Ray likes Roadninja, a free mobile app that tells users what amenities and gas prices are available at the next highway exit. He doesn’t think it’s perfect, though. That’s why he was kind of annoyed when it prompted him to leave a review…and his options were limited.
“I like the app but it does have some issues that, to me, would keep it from getting a 5 star rating,” Ray writes. “Allowing only 5 star ratings gives me a further incentive to rate it lower that I otherwise would because of the not completely forthright way in which it is soliciting its rating.”
Users probably can adjust their rating once the app sends them to the review page. The ratings for the current version of RoadNinja make it clear that reviews with less than five stars are getting through.

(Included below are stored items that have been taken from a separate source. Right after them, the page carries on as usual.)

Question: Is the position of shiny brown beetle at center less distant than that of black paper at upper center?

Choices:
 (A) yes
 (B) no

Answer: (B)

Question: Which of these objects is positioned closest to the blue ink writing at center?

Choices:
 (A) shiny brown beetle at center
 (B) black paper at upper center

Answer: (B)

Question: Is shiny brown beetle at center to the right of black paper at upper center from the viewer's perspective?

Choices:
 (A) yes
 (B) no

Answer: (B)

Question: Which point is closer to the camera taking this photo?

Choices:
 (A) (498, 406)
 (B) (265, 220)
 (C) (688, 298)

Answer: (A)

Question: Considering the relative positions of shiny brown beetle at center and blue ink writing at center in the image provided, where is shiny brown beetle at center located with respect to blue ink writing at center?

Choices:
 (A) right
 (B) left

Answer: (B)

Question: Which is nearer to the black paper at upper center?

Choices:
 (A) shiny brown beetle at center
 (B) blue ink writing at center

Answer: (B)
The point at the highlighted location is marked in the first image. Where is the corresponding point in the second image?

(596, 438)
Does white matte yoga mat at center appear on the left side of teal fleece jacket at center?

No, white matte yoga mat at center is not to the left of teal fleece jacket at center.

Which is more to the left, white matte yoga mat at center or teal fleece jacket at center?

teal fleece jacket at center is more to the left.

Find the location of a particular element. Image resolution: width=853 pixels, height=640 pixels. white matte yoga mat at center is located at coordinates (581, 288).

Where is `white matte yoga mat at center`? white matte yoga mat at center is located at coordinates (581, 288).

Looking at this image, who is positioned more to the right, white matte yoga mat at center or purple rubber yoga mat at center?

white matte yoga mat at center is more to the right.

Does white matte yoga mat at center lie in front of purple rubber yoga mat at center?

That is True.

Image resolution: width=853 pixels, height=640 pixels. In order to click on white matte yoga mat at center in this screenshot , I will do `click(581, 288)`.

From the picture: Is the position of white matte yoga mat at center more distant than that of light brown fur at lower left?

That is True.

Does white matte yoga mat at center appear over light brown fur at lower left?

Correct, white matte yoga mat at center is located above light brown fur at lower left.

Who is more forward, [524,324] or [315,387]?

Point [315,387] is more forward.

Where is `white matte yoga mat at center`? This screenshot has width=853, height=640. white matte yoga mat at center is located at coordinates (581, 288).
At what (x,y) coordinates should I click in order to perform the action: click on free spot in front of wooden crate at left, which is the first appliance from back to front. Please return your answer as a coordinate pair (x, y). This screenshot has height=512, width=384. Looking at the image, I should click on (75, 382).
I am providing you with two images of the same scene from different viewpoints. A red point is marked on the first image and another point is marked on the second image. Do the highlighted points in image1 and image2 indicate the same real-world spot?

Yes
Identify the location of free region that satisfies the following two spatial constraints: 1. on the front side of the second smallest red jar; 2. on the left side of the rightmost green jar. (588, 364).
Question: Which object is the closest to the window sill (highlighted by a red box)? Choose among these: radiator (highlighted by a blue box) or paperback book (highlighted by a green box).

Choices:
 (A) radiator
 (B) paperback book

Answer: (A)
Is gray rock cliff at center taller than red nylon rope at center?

Still, it might make someone who isn’t inclined to give a good review but didn’t think this all the way through to dismiss the prompt because they don’t want to post a five-star review.
We wrote to the RoadNinja sensei (really, that’s what his or her e-mail address is) to ask why they’re being so picky. We’ll update this post if we hear back.
Companies want perfect scores or not to hear from users at all, since various systems reward only perfect reviews. This reminds us of the feedback survey paradox: businesses from car dealerships to chain pizzerias do their best to keep customers from giving them anything but a perfect rating on feedback forms.